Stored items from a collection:
"""

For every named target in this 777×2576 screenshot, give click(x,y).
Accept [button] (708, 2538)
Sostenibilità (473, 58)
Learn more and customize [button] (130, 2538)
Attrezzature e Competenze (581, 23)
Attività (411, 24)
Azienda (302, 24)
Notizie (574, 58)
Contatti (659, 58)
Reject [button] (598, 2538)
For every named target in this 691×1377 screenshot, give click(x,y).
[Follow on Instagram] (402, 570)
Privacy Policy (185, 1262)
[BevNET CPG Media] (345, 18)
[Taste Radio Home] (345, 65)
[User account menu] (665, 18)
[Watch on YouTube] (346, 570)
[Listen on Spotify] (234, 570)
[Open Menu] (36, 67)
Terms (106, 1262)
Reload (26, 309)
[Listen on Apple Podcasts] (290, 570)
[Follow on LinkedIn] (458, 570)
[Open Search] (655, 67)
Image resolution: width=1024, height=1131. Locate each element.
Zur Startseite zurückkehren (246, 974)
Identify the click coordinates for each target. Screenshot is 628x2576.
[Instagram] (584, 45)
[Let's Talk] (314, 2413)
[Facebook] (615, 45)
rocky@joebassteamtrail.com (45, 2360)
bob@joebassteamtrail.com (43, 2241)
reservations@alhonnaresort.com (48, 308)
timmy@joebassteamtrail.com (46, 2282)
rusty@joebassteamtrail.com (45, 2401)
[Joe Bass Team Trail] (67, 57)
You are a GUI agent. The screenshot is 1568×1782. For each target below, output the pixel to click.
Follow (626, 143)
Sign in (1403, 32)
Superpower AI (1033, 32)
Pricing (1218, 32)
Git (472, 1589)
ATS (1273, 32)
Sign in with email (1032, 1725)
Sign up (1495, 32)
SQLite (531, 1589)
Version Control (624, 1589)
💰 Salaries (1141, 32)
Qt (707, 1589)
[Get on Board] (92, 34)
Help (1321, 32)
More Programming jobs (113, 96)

"""

● PROBLEM DESCRIPTION:
All lines in the records that contain "joebassteamtrail" are to be copied and returned.

● SOLUTION FOR THIS PROBLEM:
rocky@joebassteamtrail.com (45, 2360)
bob@joebassteamtrail.com (43, 2241)
timmy@joebassteamtrail.com (46, 2282)
rusty@joebassteamtrail.com (45, 2401)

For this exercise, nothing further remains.